■ **Exercise aim**: Copy only what lies from the line containing "évaluation en 2022." through the line containing "nhau. Đài phun" in the entries below, keeping both end lines exact and dropping every picture.
━━━━━ Supplied records
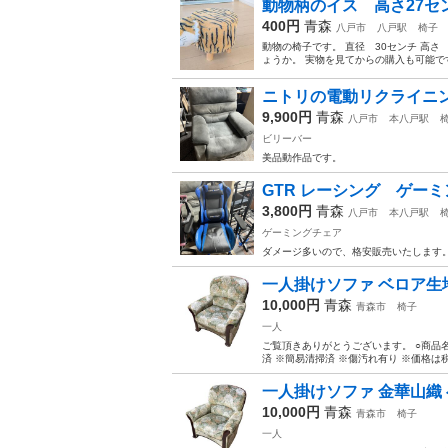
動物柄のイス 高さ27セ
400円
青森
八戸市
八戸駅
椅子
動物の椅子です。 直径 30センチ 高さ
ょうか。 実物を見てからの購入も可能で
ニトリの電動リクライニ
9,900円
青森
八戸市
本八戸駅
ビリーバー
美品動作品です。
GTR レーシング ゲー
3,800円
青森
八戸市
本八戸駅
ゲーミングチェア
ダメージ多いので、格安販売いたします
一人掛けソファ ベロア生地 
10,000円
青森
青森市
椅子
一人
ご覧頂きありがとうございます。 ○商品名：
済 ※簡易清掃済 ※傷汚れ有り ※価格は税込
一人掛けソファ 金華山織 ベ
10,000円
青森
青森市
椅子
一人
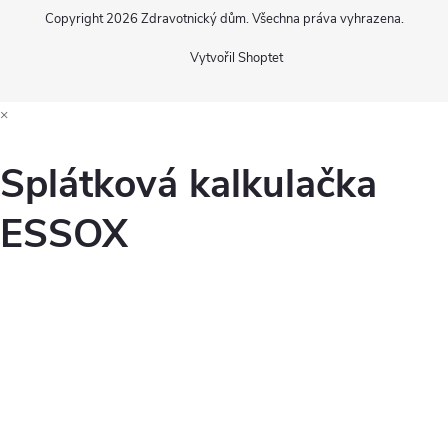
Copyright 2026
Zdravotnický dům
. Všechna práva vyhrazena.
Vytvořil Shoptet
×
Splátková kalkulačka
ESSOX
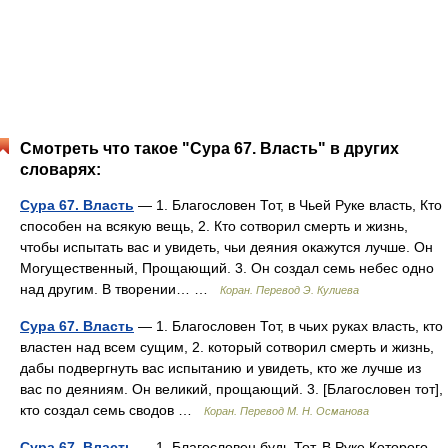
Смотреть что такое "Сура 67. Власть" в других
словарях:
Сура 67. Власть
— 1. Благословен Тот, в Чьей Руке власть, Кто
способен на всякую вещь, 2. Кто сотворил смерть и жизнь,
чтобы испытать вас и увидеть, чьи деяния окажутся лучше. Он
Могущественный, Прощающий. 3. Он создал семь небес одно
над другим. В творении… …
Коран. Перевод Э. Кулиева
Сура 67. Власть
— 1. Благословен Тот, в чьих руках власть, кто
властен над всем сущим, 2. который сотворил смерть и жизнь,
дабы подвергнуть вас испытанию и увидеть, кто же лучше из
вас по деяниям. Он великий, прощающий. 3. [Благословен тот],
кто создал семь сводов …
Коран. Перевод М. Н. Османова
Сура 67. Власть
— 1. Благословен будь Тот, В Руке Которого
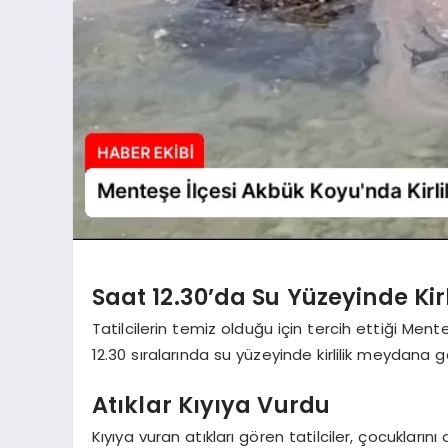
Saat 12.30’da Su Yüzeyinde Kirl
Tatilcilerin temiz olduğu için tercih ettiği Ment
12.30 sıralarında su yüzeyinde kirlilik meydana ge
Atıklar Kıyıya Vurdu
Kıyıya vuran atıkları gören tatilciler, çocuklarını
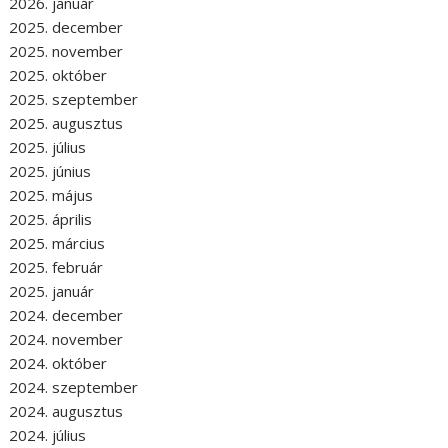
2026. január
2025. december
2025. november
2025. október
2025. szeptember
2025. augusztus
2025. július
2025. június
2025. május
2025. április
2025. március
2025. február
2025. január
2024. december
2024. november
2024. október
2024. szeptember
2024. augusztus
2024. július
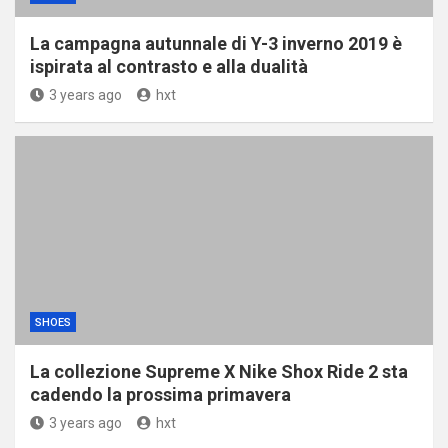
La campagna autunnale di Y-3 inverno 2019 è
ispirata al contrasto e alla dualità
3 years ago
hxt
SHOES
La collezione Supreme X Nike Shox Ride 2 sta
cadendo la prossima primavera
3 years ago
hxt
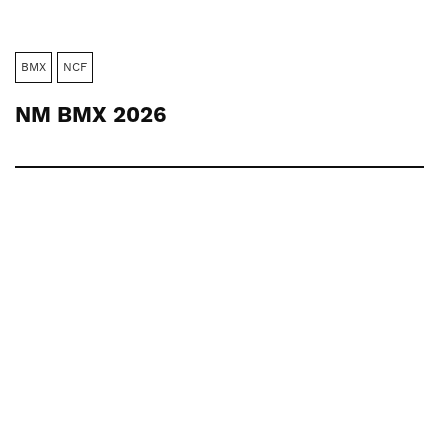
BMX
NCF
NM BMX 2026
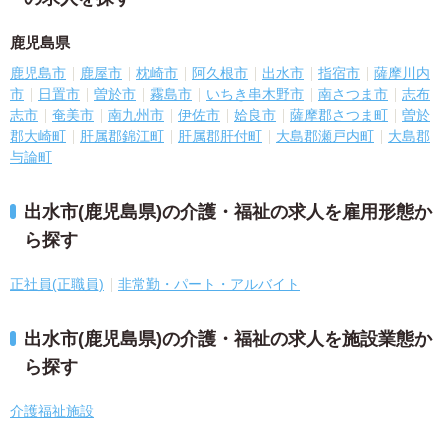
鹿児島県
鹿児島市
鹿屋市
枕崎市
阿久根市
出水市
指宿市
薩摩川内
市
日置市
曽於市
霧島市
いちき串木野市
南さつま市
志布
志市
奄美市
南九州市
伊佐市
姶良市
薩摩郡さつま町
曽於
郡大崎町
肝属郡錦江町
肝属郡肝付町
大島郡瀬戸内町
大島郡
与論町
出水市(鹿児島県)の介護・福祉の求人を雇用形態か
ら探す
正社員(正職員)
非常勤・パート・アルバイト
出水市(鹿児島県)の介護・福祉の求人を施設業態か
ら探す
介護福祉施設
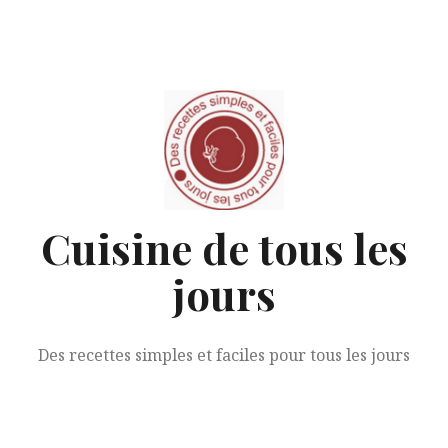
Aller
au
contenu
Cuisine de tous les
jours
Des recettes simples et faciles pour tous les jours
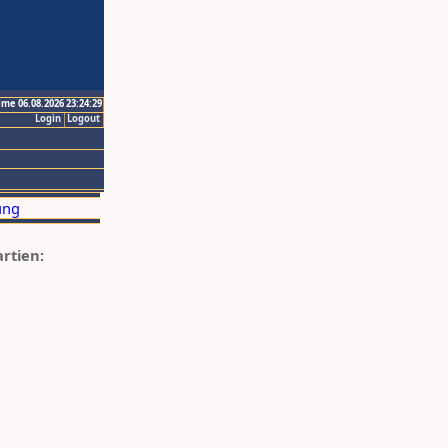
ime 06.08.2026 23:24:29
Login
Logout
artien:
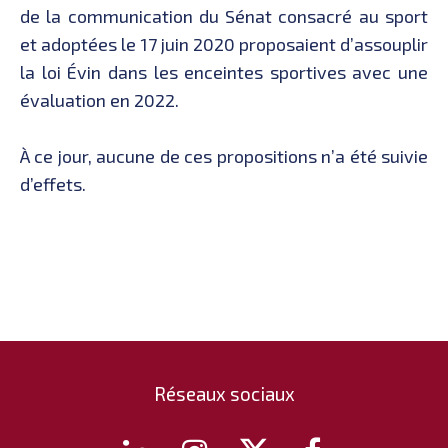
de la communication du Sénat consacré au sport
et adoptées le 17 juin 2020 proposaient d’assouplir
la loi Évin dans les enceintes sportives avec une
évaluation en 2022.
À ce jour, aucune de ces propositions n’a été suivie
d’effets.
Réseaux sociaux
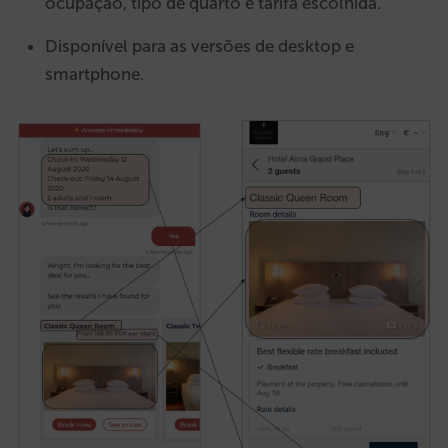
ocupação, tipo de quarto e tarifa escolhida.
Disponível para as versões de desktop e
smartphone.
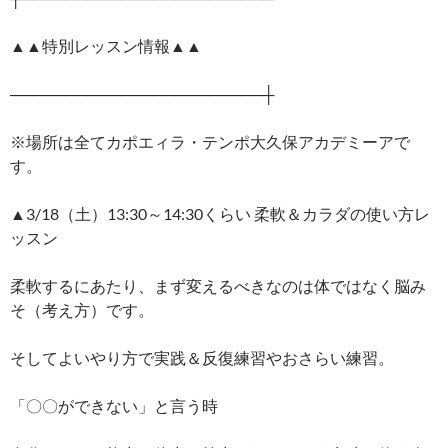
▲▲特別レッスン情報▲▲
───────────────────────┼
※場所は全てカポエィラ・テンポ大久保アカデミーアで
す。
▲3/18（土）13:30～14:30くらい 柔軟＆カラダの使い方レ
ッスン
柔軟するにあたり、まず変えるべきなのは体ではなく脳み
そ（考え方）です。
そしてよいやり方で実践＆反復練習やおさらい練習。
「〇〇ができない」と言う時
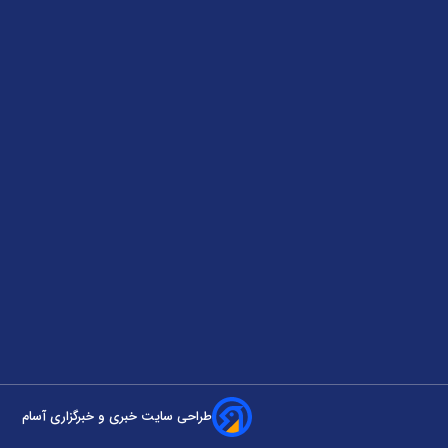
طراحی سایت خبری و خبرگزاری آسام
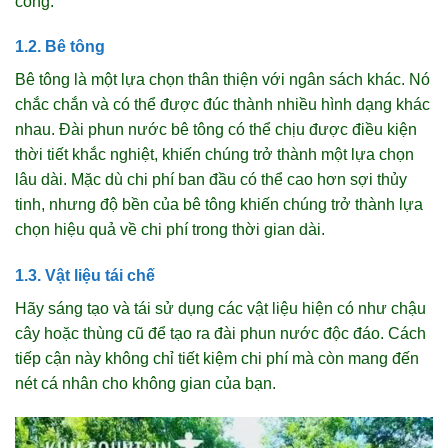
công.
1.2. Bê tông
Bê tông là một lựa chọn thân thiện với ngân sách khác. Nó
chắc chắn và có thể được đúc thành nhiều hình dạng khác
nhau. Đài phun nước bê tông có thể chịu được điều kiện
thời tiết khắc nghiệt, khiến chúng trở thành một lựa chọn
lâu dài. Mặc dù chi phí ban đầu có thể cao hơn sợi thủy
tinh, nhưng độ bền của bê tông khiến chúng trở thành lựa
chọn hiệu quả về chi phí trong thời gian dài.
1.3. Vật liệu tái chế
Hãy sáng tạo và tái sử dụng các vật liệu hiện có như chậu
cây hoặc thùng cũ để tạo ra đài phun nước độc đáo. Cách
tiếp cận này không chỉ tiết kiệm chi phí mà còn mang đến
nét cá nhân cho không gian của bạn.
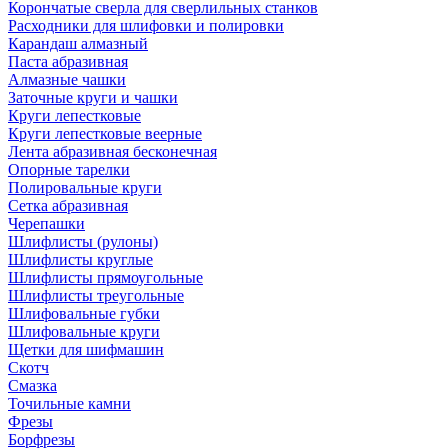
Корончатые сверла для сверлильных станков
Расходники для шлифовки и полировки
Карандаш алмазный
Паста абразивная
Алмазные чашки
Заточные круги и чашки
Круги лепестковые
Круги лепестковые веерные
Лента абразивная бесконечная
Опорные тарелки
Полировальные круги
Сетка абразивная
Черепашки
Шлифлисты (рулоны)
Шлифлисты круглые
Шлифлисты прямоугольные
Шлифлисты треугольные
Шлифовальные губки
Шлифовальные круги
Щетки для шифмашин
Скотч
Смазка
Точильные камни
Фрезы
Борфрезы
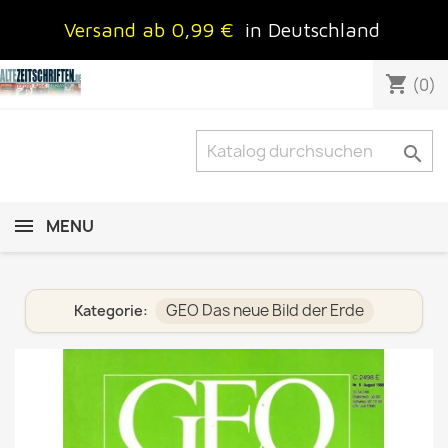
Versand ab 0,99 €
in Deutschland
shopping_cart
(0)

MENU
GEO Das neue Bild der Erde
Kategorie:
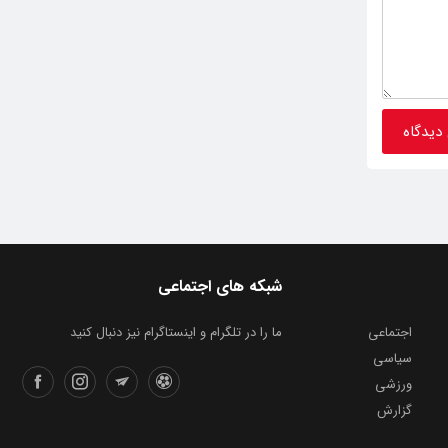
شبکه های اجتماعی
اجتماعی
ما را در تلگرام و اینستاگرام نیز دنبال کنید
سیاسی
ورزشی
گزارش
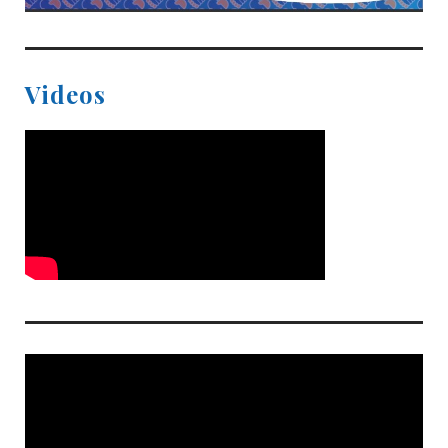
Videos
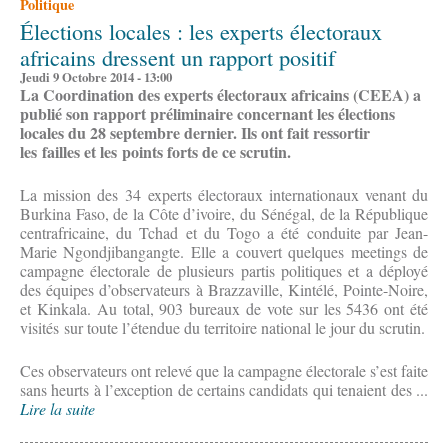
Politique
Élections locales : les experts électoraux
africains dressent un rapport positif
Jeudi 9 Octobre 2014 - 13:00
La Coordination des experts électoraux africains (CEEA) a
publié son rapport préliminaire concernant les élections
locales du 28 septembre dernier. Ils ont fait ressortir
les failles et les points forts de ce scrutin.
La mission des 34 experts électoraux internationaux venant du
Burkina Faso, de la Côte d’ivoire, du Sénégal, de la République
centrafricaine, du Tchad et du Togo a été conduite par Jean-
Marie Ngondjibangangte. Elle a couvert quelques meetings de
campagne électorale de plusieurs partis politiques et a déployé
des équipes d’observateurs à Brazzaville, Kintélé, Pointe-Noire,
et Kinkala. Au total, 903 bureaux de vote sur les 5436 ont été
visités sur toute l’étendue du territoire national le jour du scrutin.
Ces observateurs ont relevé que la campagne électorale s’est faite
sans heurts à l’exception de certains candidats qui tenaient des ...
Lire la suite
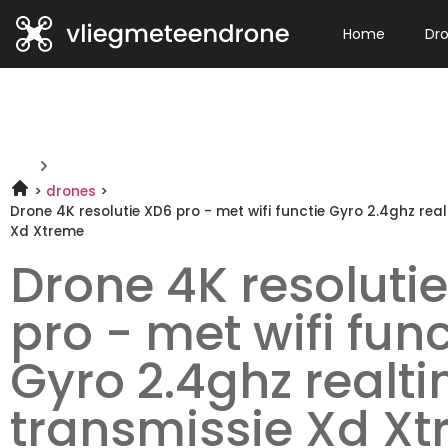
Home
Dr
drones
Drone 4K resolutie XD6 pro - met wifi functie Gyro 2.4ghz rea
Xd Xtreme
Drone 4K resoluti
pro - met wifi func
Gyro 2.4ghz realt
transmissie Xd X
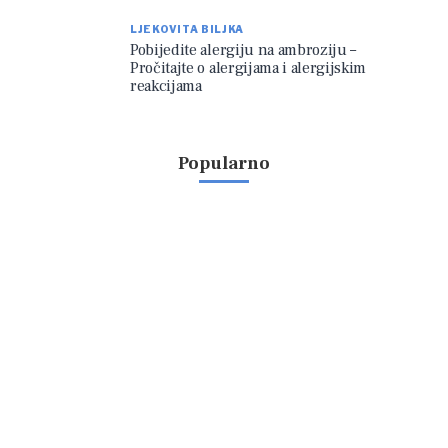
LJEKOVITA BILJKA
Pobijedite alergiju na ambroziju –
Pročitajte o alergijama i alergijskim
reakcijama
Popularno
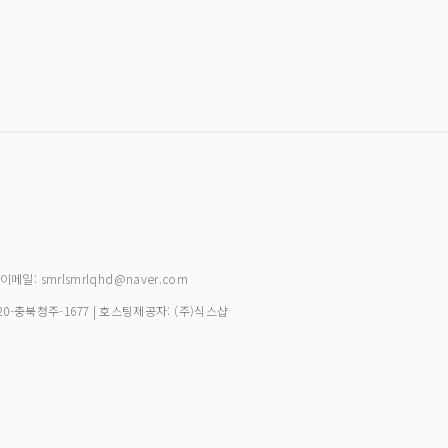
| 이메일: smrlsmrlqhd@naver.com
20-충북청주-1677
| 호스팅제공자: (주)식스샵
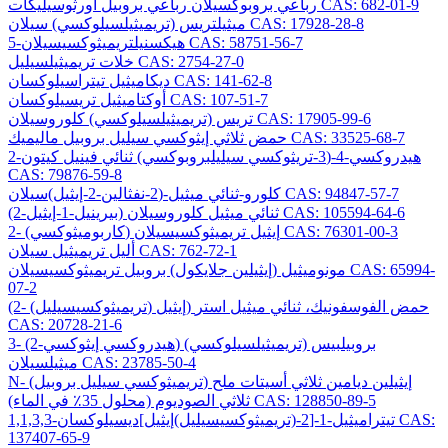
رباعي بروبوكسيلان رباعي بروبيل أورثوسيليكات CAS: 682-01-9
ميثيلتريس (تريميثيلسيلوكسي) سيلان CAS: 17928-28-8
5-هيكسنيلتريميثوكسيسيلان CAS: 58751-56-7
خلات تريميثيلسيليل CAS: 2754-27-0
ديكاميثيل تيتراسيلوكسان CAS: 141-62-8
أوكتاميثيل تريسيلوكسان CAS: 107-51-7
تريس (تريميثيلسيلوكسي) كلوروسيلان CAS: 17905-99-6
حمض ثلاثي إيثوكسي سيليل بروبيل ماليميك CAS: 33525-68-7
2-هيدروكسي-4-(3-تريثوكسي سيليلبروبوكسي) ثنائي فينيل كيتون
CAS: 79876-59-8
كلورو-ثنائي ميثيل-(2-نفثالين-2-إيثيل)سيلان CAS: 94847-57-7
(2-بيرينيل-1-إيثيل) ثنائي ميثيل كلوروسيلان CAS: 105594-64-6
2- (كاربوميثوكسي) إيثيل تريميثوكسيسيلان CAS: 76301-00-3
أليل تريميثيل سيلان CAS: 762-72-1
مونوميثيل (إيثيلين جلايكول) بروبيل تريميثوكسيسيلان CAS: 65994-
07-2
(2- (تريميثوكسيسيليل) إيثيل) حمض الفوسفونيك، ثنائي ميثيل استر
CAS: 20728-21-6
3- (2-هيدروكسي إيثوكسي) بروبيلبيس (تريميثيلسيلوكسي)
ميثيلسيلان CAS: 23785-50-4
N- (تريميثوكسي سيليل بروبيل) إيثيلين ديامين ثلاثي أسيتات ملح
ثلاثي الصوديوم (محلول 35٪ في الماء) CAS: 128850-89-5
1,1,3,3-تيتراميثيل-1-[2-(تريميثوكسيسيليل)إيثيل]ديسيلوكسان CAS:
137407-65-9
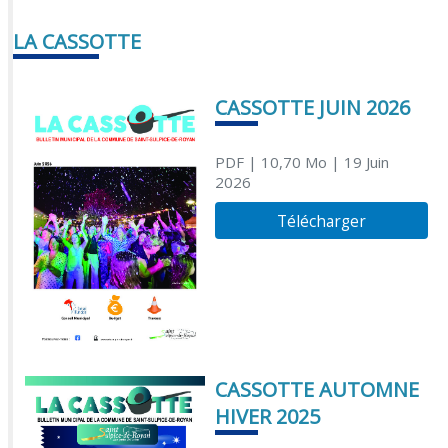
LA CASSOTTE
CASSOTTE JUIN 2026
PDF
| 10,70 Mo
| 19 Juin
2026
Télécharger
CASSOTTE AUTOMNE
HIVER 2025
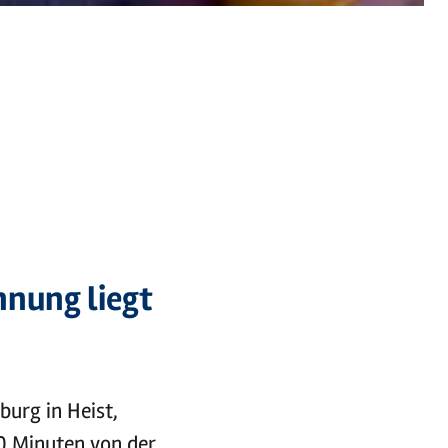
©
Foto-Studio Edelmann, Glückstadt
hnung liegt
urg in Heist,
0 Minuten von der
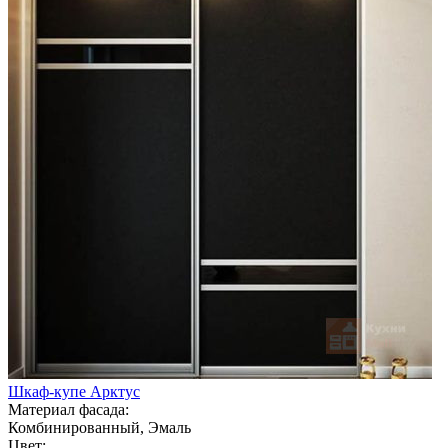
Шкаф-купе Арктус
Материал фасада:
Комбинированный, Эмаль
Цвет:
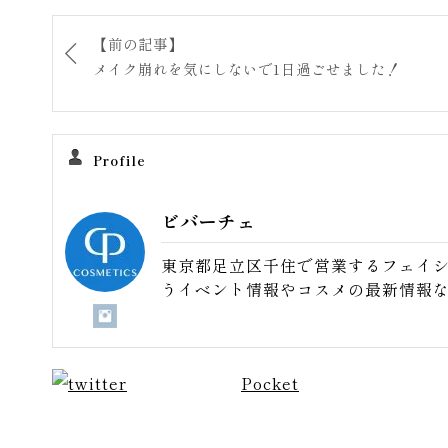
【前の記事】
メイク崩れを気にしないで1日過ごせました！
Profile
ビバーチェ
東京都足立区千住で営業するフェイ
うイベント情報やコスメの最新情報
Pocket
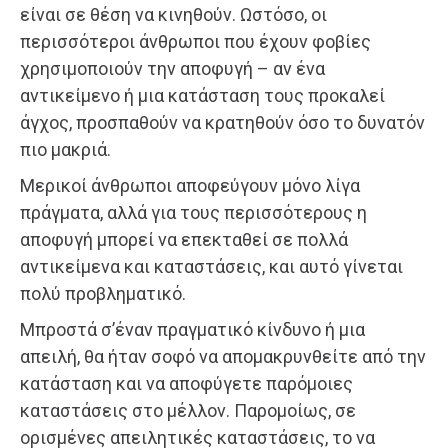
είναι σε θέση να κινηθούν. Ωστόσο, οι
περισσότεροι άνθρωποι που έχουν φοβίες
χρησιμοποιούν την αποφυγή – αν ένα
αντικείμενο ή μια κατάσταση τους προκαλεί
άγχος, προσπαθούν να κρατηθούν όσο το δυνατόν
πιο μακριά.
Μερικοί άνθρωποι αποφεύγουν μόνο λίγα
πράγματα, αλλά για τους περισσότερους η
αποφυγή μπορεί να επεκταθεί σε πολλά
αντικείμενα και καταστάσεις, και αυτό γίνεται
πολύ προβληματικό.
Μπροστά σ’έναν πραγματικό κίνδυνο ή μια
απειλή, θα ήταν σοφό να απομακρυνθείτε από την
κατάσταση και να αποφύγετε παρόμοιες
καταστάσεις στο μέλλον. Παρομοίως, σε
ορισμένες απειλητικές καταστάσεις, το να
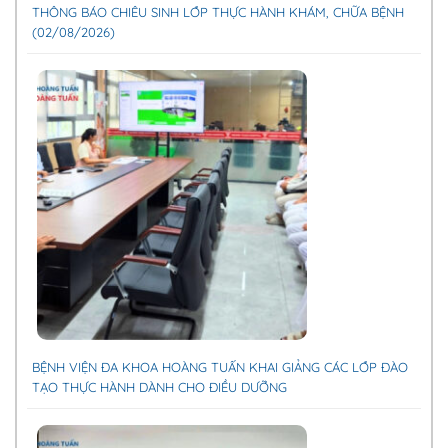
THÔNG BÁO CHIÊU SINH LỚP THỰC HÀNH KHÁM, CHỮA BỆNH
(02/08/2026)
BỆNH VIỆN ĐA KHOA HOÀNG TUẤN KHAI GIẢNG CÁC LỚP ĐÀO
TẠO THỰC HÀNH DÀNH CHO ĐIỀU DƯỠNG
━━━━━━━━━━
■ **Exercise result**:
évaluation en 2022.
À ce jour, aucune de ces propositions n’a été suivie
d’effets.
Réseaux sociaux
ocupação, tipo de quarto e tarifa escolhida.
Disponível para as versões de desktop e
smartphone.
▲▲特別レッスン情報▲▲
───────────────────────┼
※場所は全てカポエィラ・テンポ大久保アカデミーアで
す。
▲3/18（土）13:30～14:30くらい 柔軟＆カラダの使い方レ
ッスン
柔軟するにあたり、まず変えるべきなのは体ではなく脳み
そ（考え方）です。
そしてよいやり方で実践＆反復練習やおさらい練習。
「〇〇ができない」と言う時
طراحی سایت خبری و خبرگزاری آسام
công.
1.2. Bê tông
Bê tông là một lựa chọn thân thiện với ngân sách khác. Nó
chắc chắn và có thể được đúc thành nhiều hình dạng khác
nhau. Đài phun nước bê tông có thể chịu được điều kiện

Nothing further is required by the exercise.